▼▼▼
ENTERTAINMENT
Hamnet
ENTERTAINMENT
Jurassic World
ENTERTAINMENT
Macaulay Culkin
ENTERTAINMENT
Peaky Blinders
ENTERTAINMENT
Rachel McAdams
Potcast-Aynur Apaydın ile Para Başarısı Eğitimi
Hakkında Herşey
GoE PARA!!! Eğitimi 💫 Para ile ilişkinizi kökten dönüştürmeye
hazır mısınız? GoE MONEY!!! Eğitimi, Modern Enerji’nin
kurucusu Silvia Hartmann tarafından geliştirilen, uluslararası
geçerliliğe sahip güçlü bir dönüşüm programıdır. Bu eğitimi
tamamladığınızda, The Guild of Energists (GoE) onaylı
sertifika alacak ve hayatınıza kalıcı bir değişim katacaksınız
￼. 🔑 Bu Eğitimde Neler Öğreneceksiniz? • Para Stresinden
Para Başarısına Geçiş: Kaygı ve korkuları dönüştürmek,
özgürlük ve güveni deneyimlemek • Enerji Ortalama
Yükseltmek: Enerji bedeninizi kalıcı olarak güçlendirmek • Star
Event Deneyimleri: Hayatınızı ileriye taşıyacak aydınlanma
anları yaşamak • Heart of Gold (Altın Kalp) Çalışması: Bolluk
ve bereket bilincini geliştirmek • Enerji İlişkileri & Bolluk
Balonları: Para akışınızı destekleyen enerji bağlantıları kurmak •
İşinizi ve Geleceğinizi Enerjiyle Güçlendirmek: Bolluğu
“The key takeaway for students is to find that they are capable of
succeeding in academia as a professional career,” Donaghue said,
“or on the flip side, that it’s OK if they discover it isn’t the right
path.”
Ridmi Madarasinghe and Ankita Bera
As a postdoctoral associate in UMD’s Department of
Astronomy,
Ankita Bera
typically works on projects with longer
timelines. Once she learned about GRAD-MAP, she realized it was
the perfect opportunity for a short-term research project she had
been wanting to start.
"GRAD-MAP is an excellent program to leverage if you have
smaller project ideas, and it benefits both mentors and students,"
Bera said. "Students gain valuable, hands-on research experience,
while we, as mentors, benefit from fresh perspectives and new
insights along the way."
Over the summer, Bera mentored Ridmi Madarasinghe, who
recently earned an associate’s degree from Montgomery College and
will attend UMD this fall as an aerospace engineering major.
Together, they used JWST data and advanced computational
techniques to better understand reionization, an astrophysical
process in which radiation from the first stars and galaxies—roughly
▲▲▲
• _Exercise brief_:
From the listing above, copy out each line where the word "Bolluk" appears.

• _Written response_:
anları yaşamak • Heart of Gold (Altın Kalp) Çalışması: Bolluk
ve bereket bilincini geliştirmek • Enerji İlişkileri & Bolluk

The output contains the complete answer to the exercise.